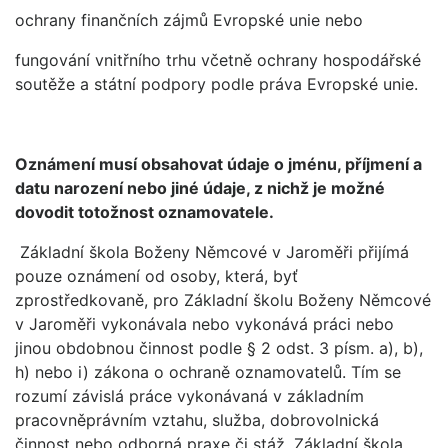
ochrany finančních zájmů Evropské unie nebo
fungování vnitřního trhu včetně ochrany hospodářské
soutěže a státní podpory podle práva Evropské unie.
Oznámení musí obsahovat údaje o jménu, příjmení a
datu narození nebo jiné údaje, z nichž je možné
dovodit totožnost oznamovatele.
Základní škola Boženy Němcové v Jaroměři přijímá
pouze oznámení od osoby, která, byť
zprostředkovaně, pro Základní školu Boženy Němcové
v Jaroměři vykonávala nebo vykonává práci nebo
jinou obdobnou činnost podle § 2 odst. 3 písm. a), b),
h) nebo i) zákona o ochraně oznamovatelů. Tím se
rozumí závislá práce vykonávaná v základním
pracovněprávním vztahu, služba, dobrovolnická
činnost nebo odborná praxe či stáž. Základní škola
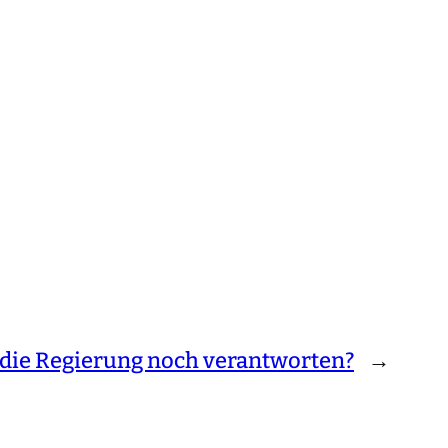
l die Regierung noch verantworten?
→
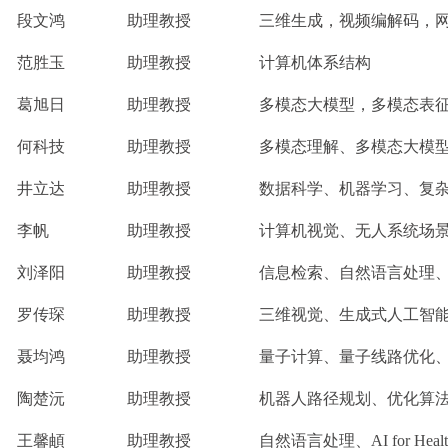
段文鸿
助理教授
三维生成，视频编解码，
范胜玉
助理教授
计算机体系结构
葛旭日
助理教授
多模态大模型，多模态表征
何科技
助理教授
多模态理解、多模态大模
井立达
助理教授
数据科学、机器学习、复
李帆
助理教授
计算机视觉、无人系统场
刘泽阳
助理教授
信息检索、自然语言处理
罗传琛
助理教授
三维视觉、生成式人工智
聂均鸿
助理教授
量子计算、量子线路优化
陶楚沅
助理教授
机器人路径规划、优化算
王馨頔
助理教授
自然语言处理、AI for Health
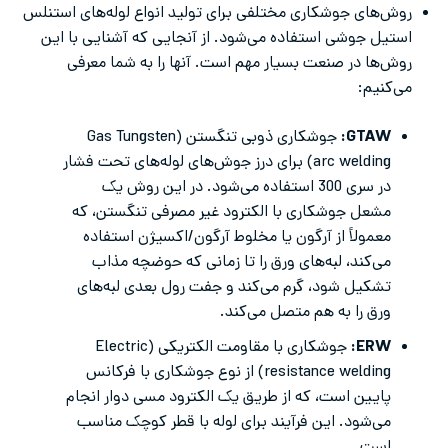
روش‌‌های جوشکاری مختلفی برای تولید انواع لوله‌های استنلس
استیل جوشی استفاده می‌شود. از آنجایی که آشنایی با این
روش‌ها در صنعت بسیار مهم است. آنها را به شما معرفی
می‌کنیم:
GTAW
:
جوشکاری ذوبی تنگستن (Gas Tungsten
arc welding) برای درز جوش‌های لوله‌های تحت فشار
در سری 300 استفاده می‌شود. در این روش یک
مشعل جوشکاری با الکترود غیر مصرفی تنگستن، که
معمولاً از آرگون یا مخلوط آرگون/اکسیژن استفاده
می‌کند، لبه‌های ورق را تا زمانی که حوضچه مذاب
تشکیل شود، گرم می‌کند و جفت رول بعدی لبه‌های
ورق را به هم متصل می‌کند.
ERW
:
جوشکاری با مقاومت الکتریکی (Electric
resistance welding) از نوع جوشکاری با فرکانس
پایین است، که از طریق یک الکترود مسی دوار انجام
می‌شود. این فرآیند برای لوله با قطر کوچک مناسب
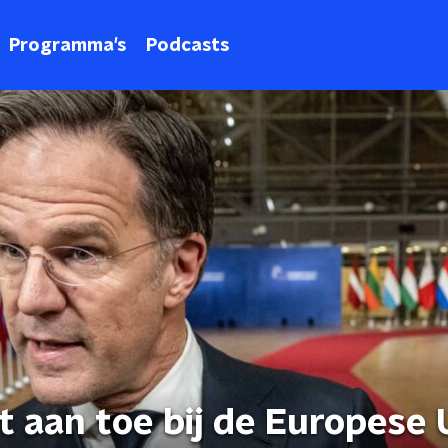
Programma's
Podcasts
t aan toe bij de Europese 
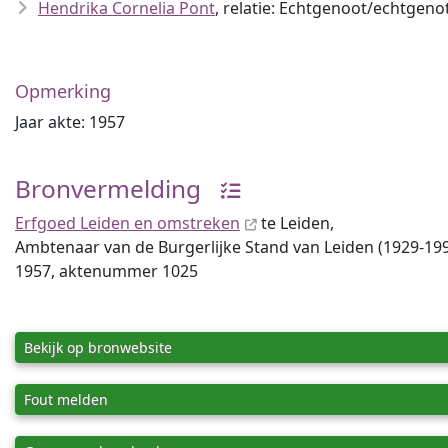
Hendrika Cornelia Pont
, relatie: Echtgenoot/echtgeno
Opmerking
Jaar akte: 1957
Bronvermelding
Erfgoed Leiden en omstreken
te Leiden,
Ambtenaar van de Burgerlijke Stand van Leiden (1929-1993
1957, aktenummer 1025
Bekijk op bronwebsite
Fout melden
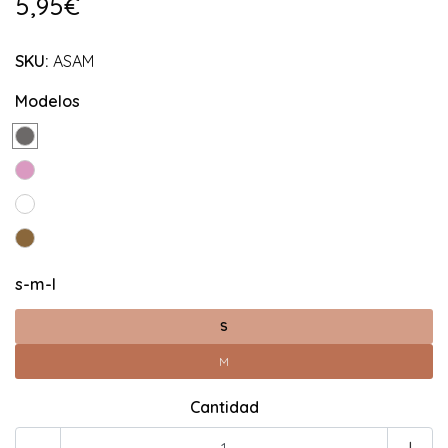
5,95€
SKU:
ASAM
Modelos
s-m-l
S
M
Cantidad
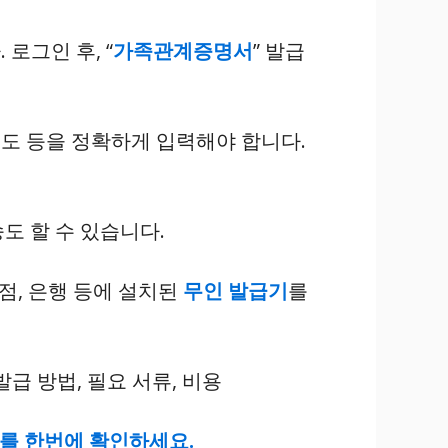
로그인 후, “
가족관계증명서
” 발급
용도 등을 정확하게 입력해야 합니다.
도 할 수 있습니다.
점, 은행 등에 설치된
무인 발급기
를
보를 한번에 확인하세요.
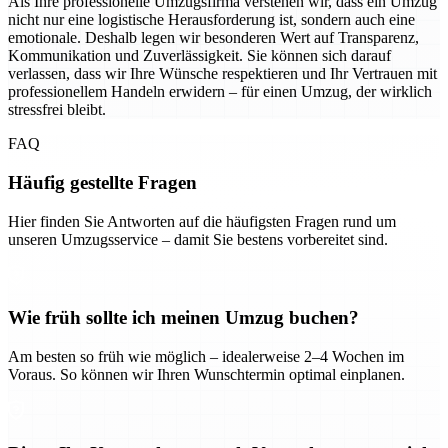
Als Ihre professionelle Umzugsfirma verstehen wir, dass ein Umzug
nicht nur eine logistische Herausforderung ist, sondern auch eine
emotionale. Deshalb legen wir besonderen Wert auf Transparenz,
Kommunikation und Zuverlässigkeit. Sie können sich darauf
verlassen, dass wir Ihre Wünsche respektieren und Ihr Vertrauen mit
professionellem Handeln erwidern – für einen Umzug, der wirklich
stressfrei bleibt.
FAQ
Häufig gestellte Fragen
Hier finden Sie Antworten auf die häufigsten Fragen rund um
unseren Umzugsservice – damit Sie bestens vorbereitet sind.
Wie früh sollte ich meinen Umzug buchen?
Am besten so früh wie möglich – idealerweise 2–4 Wochen im
Voraus. So können wir Ihren Wunschtermin optimal einplanen.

■ Assignment
Only the pictures are to be left out; the rest of the material above should be printed verbatim.

■ Solution for this task
ochrany finančních zájmů Evropské unie nebo
fungování vnitřního trhu včetně ochrany hospodářské
soutěže a státní podpory podle práva Evropské unie.
Oznámení musí obsahovat údaje o jménu, příjmení a
datu narození nebo jiné údaje, z nichž je možné
dovodit totožnost oznamovatele.
Základní škola Boženy Němcové v Jaroměři přijímá
pouze oznámení od osoby, která, byť
zprostředkovaně, pro Základní školu Boženy Němcové
v Jaroměři vykonávala nebo vykonává práci nebo
jinou obdobnou činnost podle § 2 odst. 3 písm. a), b),
h) nebo i) zákona o ochraně oznamovatelů. Tím se
rozumí závislá práce vykonávaná v základním
pracovněprávním vztahu, služba, dobrovolnická
činnost nebo odborná praxe či stáž. Základní škola
l die Regierung noch verantworten?
→
段文鸿
助理教授
三维生成，视频编解码，
范胜玉
助理教授
计算机体系结构
葛旭日
助理教授
多模态大模型，多模态表征
何科技
助理教授
多模态理解、多模态大模
井立达
助理教授
数据科学、机器学习、复
李帆
助理教授
计算机视觉、无人系统场
刘泽阳
助理教授
信息检索、自然语言处理
罗传琛
助理教授
三维视觉、生成式人工智
聂均鸿
助理教授
量子计算、量子线路优化
陶楚沅
助理教授
机器人路径规划、优化算
王馨頔
助理教授
自然语言处理、AI for Health
روش‌‌های جوشکاری مختلفی برای تولید انواع لوله‌های استنلس
استیل جوشی استفاده می‌شود. از آنجایی که آشنایی با این
روش‌ها در صنعت بسیار مهم است. آنها را به شما معرفی
می‌کنیم:
GTAW
:
جوشکاری ذوبی تنگستن (Gas Tungsten
arc welding) برای درز جوش‌های لوله‌های تحت فشار
در سری 300 استفاده می‌شود. در این روش یک
مشعل جوشکاری با الکترود غیر مصرفی تنگستن، که
معمولاً از آرگون یا مخلوط آرگون/اکسیژن استفاده
می‌کند، لبه‌های ورق را تا زمانی که حوضچه مذاب
تشکیل شود، گرم می‌کند و جفت رول بعدی لبه‌های
ورق را به هم متصل می‌کند.
ERW
:
جوشکاری با مقاومت الکتریکی (Electric
resistance welding) از نوع جوشکاری با فرکانس
پایین است، که از طریق یک الکترود مسی دوار انجام
می‌شود. این فرآیند برای لوله با قطر کوچک مناسب
Programma's
Podcasts
t aan toe bij de Europese 
Hendrika Cornelia Pont
, relatie: Echtgenoot/echtgeno
Opmerking
Jaar akte: 1957
Bronvermelding
Erfgoed Leiden en omstreken
te Leiden,
Ambtenaar van de Burgerlijke Stand van Leiden (1929-1993
1957, aktenummer 1025
Bekijk op bronwebsite
Fout melden
5,95€
SKU:
ASAM
Modelos
s-m-l
S
M
Cantidad
로그인 후, “
가족관계증명서
” 발급
용도 등을 정확하게 입력해야 합니다.
도 할 수 있습니다.
점, 은행 등에 설치된
무인 발급기
를
보를 한번에 확인하세요.
Als Ihre professionelle Umzugsfirma verstehen wir, dass ein Umzug
nicht nur eine logistische Herausforderung ist, sondern auch eine
emotionale. Deshalb legen wir besonderen Wert auf Transparenz,
Kommunikation und Zuverlässigkeit. Sie können sich darauf
verlassen, dass wir Ihre Wünsche respektieren und Ihr Vertrauen mit
professionellem Handeln erwidern – für einen Umzug, der wirklich
stressfrei bleibt.
FAQ
Häufig gestellte Fragen
Hier finden Sie Antworten auf die häufigsten Fragen rund um
unseren Umzugsservice – damit Sie bestens vorbereitet sind.
Wie früh sollte ich meinen Umzug buchen?
Am besten so früh wie möglich – idealerweise 2–4 Wochen im
Voraus. So können wir Ihren Wunschtermin optimal einplanen.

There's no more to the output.